YOUR OBJECTIVE:
Lines in the listing below containing the string "açma" are to be identified and copied.

*** SUPPLIED RECORDS ***

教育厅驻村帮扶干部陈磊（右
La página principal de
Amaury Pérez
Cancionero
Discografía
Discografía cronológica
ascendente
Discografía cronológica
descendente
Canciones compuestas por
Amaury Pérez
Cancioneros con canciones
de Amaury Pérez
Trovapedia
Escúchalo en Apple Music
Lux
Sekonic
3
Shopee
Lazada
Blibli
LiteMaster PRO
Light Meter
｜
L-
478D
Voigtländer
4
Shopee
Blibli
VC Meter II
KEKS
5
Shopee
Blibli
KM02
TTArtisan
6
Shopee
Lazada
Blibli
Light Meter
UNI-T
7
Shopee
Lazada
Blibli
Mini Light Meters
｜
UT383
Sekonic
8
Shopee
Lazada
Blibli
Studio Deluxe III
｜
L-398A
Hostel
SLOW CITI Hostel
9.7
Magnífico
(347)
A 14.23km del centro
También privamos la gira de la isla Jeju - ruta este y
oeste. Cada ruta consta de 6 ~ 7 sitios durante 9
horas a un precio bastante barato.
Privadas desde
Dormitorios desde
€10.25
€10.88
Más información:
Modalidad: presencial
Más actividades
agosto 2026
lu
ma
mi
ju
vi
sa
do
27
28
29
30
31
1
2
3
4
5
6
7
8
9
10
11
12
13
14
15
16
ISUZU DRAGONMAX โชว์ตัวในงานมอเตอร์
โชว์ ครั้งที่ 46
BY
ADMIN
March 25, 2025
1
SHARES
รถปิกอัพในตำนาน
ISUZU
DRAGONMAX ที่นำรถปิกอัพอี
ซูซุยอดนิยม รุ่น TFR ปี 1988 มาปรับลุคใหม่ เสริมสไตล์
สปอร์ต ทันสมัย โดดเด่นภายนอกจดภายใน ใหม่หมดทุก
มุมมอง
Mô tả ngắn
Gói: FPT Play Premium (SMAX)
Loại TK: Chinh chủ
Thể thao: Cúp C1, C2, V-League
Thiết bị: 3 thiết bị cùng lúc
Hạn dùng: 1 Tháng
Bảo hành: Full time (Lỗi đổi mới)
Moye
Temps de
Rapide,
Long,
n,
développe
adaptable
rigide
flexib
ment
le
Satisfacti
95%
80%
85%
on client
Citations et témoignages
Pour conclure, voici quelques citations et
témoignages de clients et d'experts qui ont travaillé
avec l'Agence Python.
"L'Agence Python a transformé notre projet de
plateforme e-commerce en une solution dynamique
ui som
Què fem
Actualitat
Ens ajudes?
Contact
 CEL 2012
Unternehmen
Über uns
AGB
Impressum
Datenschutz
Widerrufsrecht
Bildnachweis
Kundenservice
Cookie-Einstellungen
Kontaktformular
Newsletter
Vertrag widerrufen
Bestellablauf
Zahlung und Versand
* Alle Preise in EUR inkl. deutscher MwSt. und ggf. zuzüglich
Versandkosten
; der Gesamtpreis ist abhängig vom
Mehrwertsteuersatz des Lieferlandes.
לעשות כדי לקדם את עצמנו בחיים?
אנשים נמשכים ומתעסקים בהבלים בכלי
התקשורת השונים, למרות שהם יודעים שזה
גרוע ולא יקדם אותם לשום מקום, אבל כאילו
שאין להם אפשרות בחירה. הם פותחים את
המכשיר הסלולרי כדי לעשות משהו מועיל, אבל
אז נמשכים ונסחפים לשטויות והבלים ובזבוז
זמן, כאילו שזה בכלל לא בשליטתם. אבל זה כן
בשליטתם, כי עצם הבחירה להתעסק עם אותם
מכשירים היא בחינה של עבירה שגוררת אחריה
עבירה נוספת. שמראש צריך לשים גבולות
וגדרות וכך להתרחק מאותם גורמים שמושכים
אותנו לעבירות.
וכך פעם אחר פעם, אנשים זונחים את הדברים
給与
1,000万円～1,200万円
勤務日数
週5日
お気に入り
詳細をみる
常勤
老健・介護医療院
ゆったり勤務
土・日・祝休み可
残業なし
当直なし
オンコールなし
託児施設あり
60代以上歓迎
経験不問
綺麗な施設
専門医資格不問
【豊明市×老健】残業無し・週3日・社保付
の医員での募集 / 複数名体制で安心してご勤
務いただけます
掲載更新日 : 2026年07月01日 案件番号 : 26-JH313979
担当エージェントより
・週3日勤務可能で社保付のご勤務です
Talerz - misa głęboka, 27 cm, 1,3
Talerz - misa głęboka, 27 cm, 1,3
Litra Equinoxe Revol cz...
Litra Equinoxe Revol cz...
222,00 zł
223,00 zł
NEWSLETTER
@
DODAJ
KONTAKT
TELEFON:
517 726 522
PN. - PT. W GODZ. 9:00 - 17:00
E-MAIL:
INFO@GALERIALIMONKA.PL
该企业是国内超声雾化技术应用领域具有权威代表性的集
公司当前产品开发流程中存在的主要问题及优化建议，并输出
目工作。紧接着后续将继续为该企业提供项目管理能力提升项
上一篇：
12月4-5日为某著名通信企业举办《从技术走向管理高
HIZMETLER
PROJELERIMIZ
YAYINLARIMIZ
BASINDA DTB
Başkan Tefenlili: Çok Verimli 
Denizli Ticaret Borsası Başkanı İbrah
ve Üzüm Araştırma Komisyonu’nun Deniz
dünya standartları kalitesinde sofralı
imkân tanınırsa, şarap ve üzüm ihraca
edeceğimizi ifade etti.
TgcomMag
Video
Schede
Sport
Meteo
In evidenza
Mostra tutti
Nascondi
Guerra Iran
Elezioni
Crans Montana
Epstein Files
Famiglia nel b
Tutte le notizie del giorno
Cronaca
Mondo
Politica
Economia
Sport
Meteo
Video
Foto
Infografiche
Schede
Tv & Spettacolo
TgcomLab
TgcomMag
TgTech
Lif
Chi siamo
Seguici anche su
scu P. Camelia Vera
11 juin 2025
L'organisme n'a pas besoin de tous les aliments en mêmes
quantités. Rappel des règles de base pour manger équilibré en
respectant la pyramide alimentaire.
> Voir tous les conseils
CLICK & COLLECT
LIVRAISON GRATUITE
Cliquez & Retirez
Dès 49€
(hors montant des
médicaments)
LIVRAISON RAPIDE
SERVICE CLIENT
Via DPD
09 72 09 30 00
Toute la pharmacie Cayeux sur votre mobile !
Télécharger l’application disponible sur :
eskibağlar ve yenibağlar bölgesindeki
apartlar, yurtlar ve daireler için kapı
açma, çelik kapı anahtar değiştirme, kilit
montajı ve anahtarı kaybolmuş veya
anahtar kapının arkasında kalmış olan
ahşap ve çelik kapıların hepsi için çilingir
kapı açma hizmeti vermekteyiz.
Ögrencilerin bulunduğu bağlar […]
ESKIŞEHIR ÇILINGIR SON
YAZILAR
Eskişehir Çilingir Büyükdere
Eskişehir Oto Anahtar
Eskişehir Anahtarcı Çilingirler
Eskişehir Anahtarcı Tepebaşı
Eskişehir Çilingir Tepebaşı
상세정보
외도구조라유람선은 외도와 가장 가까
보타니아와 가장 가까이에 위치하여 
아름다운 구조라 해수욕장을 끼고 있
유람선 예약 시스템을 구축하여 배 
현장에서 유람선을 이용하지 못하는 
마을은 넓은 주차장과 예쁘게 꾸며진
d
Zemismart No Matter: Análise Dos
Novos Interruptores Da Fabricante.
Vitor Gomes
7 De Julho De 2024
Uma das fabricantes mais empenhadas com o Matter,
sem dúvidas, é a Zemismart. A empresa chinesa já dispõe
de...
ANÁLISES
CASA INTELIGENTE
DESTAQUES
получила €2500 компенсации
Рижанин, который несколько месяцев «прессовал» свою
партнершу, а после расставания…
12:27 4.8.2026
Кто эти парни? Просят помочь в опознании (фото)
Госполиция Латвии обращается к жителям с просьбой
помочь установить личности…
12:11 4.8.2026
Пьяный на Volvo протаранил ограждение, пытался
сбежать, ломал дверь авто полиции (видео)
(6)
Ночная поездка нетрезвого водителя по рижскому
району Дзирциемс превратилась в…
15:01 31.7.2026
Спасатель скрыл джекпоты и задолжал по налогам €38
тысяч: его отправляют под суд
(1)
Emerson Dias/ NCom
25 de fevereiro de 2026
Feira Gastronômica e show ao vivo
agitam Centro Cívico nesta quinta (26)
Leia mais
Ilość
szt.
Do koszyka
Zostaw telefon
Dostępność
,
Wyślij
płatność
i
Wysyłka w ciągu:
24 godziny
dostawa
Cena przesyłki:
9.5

***

OUTPUT OF THE TASK:
açma, çelik kapı anahtar değiştirme, kilit
kapı açma hizmeti vermekteyiz.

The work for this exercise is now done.